TASK DIRECTIONS. Wherever a line of the listing holds the string "בסוריה", copy that line.

DATA TO PROCESS.
----

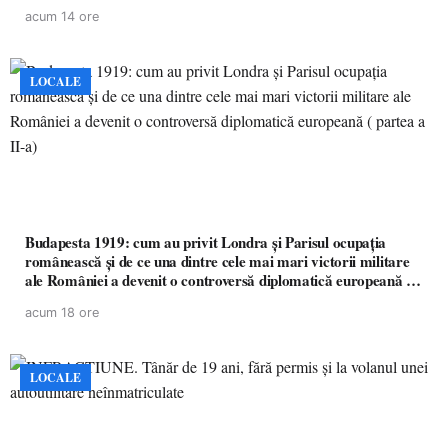
acum 14 ore
LOCALE
Budapesta 1919: cum au privit Londra și Parisul ocupația
românească și de ce una dintre cele mai mari victorii militare
ale României a devenit o controversă diplomatică europeană (
partea a II-a)
acum 18 ore
LOCALE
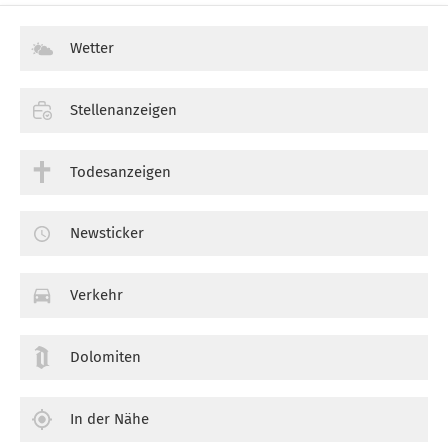
Wetter
Stellenanzeigen
Todesanzeigen
Newsticker
Verkehr
Dolomiten
In der Nähe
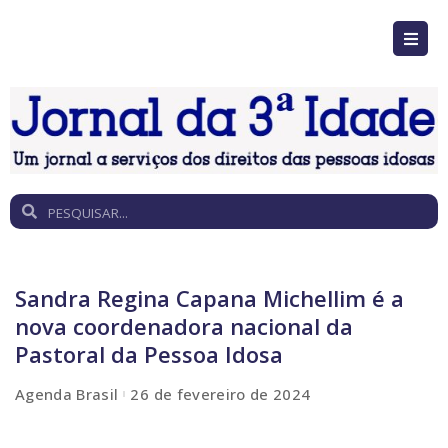
Sandra Regina Capana Michellim é a
nova coordenadora nacional da
Pastoral da Pessoa Idosa
Agenda Brasil
26 de fevereiro de 2024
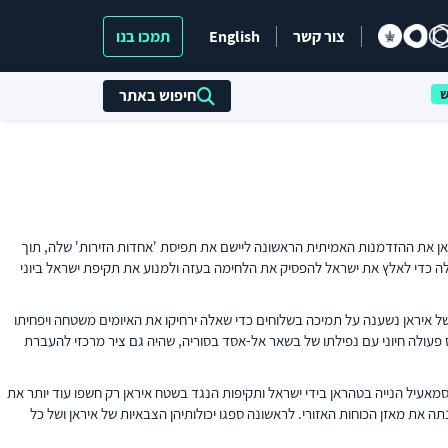
צור קשר
English
תמכו בנו
חיפוש באתר
בעקבותיה. המלחמה ברצועת עזה סיפקה לאיראן את ההזדמנות האמיתית הראשונה ליישם את תפיסת 'אחדות הזירות' שלה, תוך
ה כדי לאלץ את ישראל להפסיק את הלחימה בעזה ולמנוע את תקיפת ישראל ביוני
' של איראן נשענה על תמיכה בשלוחים כדי שאלה ירחיקו את האיומים משטחה ויפחיתו
יס פעולה חיוני עם נפילתו של בשאר אל-אסד בסוריה, שהיה גם ציר מרכזי להעברת
ו לא הגיעו ליעדם. חיסול מנהיג חמאס אסמאעיל הנייה בטהראן בידי ישראל ותקיפות הנגד בשטח איראן רק חשפו עוד יותר את
ד בסוריה, בעל הברית המדינתי היחיד של איראן, שינתה את מאזן הכוחות האזורי. לראשונה ספגו יכולותיהן הצבאיות של איראן ושל כל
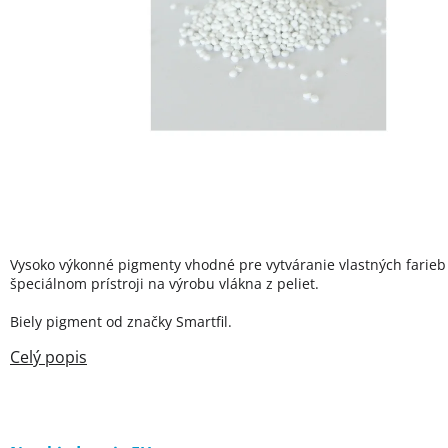
Vysoko výkonné pigmenty vhodné pre vytváranie vlastných farieb
špeciálnom prístroji na výrobu vlákna z peliet.
Biely pigment od značky Smartfil.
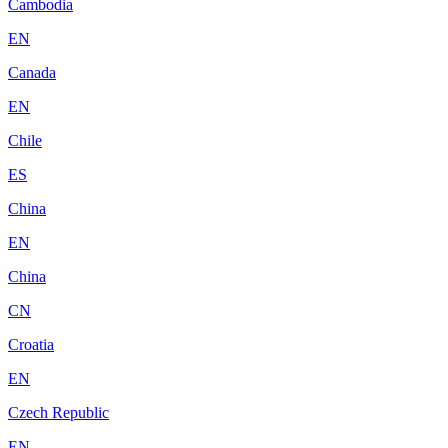
Cambodia
EN
Canada
EN
Chile
ES
China
EN
China
CN
Croatia
EN
Czech Republic
EN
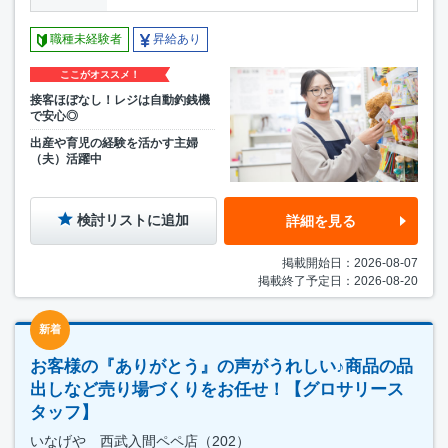
職種未経験者
昇給あり
ここがオススメ！
接客ほぼなし！レジは自動釣銭機
で安心◎
出産や育児の経験を活かす主婦
（夫）活躍中
検討リストに追加
詳細を見る
掲載開始日：2026-08-07
掲載終了予定日：2026-08-20
新着
お客様の『ありがとう』の声がうれしい♪商品の品
出しなど売り場づくりをお任せ！【グロサリース
タッフ】
いなげや 西武入間ペペ店（202）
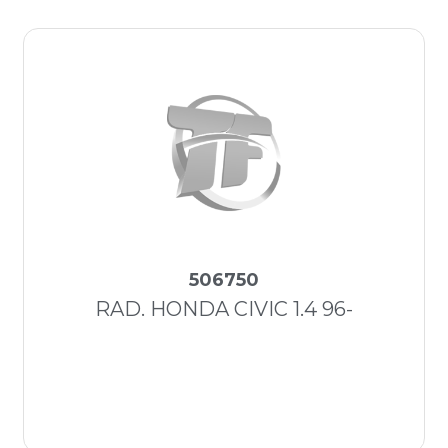
506750
RAD. HONDA CIVIC 1.4 96-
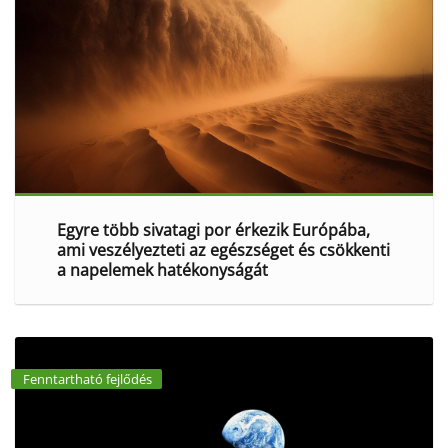
Egyre több sivatagi por érkezik Európába,
ami veszélyezteti az egészséget és csökkenti
a napelemek hatékonyságát
Fenntartható fejlődés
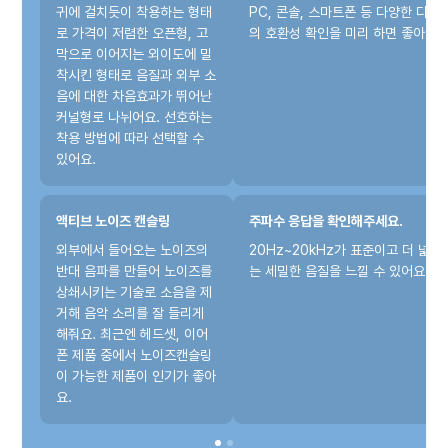
귀에 걸치듯이 착용하는 형태
PC, 콘솔, 스마트폰 등 다양한 디바
로 가격이 저렴한 오픈형, 고
의 호환성 확인을 미리 하면 좋아요.
막으로 이어지는 외이도에 밀
착시킨 형태로 음질과 외부 소
음에 대한 차음효과가 뛰어난
커널형로 나뉘어요. 선호하는
착용 방법에 따라 선택할 수
있어요.
액티브 노이즈 캔슬링
주파수 응답을 확인해주세요.
외부에서 들어오는 노이즈의
20Hz~20kHz가 표준이고 더 넓은
반대 음파를 만들어 노이즈를
는 세밀한 음질을 느낄 수 있어요.
상쇄시키는 기술로 소음을 제
거해 음악 소리를 잘 들리게
해줘요. 최근엔 헤드셋, 이어
폰 제품 중에서 노이즈캔슬링
이 가능한 제품이 인기가 좋아
요.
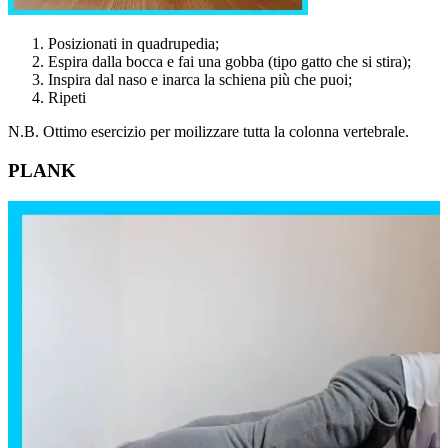
Posizionati in quadrupedia;
Espira dalla bocca e fai una gobba (tipo gatto che si stira);
Inspira dal naso e inarca la schiena più che puoi;
Ripeti
N.B. Ottimo esercizio per moilizzare tutta la colonna vertebrale.
PLANK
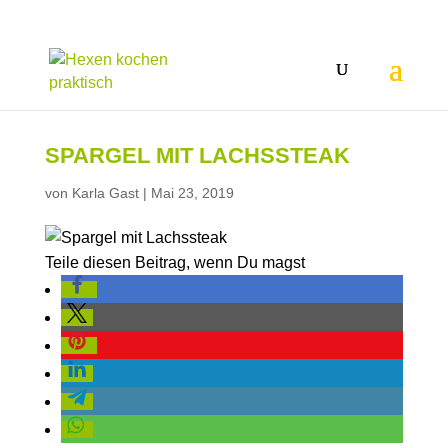
SPARGEL MIT LACHSSTEAK
von
Karla Gast
|
Mai 23, 2019
Teile diesen Beitrag, wenn Du magst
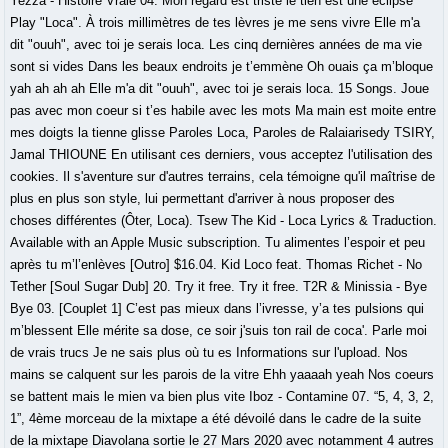
Yezza - Histoire Vraie 04. Mon regard est triste le tien est une éclipse
Play "Loca". À trois millimètres de tes lèvres je me sens vivre Elle m'a
dit "ouuh", avec toi je serais loca. Les cinq dernières années de ma vie
sont si vides Dans les beaux endroits je t’emmène Oh ouais ça m’bloque
yah ah ah ah Elle m'a dit "ouuh", avec toi je serais loca. 15 Songs. Joue
pas avec mon coeur si t’es habile avec les mots Ma main est moite entre
mes doigts la tienne glisse Paroles Loca, Paroles de Ralaiarisedy TSIRY,
Jamal THIOUNE En utilisant ces derniers, vous acceptez l'utilisation des
cookies. Il s'aventure sur d'autres terrains, cela témoigne qu'il maîtrise de
plus en plus son style, lui permettant d'arriver à nous proposer des
choses différentes (Ôter, Loca). Tsew The Kid - Loca Lyrics & Traduction.
Available with an Apple Music subscription. Tu alimentes l’espoir et peu
après tu m’l’enlèves [Outro] $16.04. Kid Loco feat. Thomas Richet - No
Tether [Soul Sugar Dub] 20. Try it free. Try it free. T2R & Minissia - Bye
Bye 03. [Couplet 1] C’est pas mieux dans l’ivresse, y’a tes pulsions qui
m’blessent Elle mérite sa dose, ce soir j'suis ton rail de coca'. Parle moi
de vrais trucs Je ne sais plus où tu es Informations sur l'upload. Nos
mains se calquent sur les parois de la vitre Ehh yaaaah yeah Nos coeurs
se battent mais le mien va bien plus vite Iboz - Contamine 07. “5, 4, 3, 2,
1”, 4ème morceau de la mixtape a été dévoilé dans le cadre de la suite
de la mixtape Diavolana sortie le 27 Mars 2020 avec notamment 4 autres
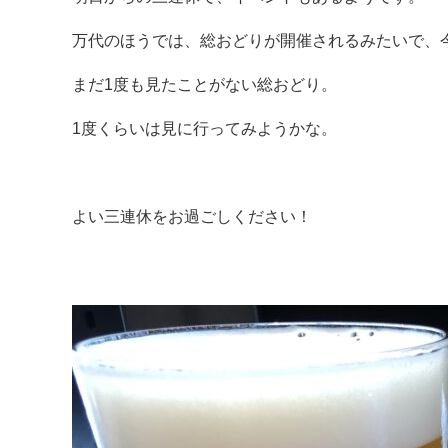
万代のほうでは、総おどりが開催されるみたいで、
まだ1度も見たことがない総おどり。
1度くらいは見に行ってみようかな。
よい三連休をお過ごしください！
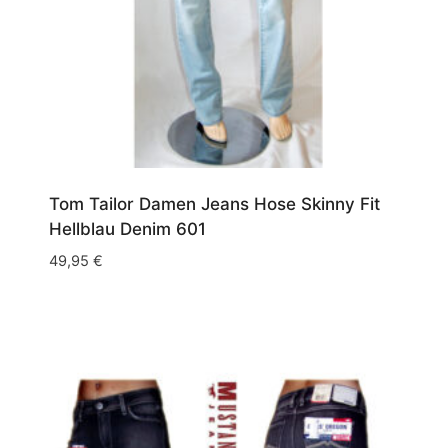
Tom Tailor Damen Jeans Hose Skinny Fit
Hellblau Denim 601
49,95
€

----

WRITTEN RESPONSE.
יס פעולה חיוני עם נפילתו של בשאר אל-אסד בסוריה, שהיה גם ציר מרכזי להעברת
ד בסוריה, בעל הברית המדינתי היחיד של איראן, שינתה את מאזן הכוחות האזורי. לראשונה ספגו יכולותיהן הצבאיות של איראן ושל כל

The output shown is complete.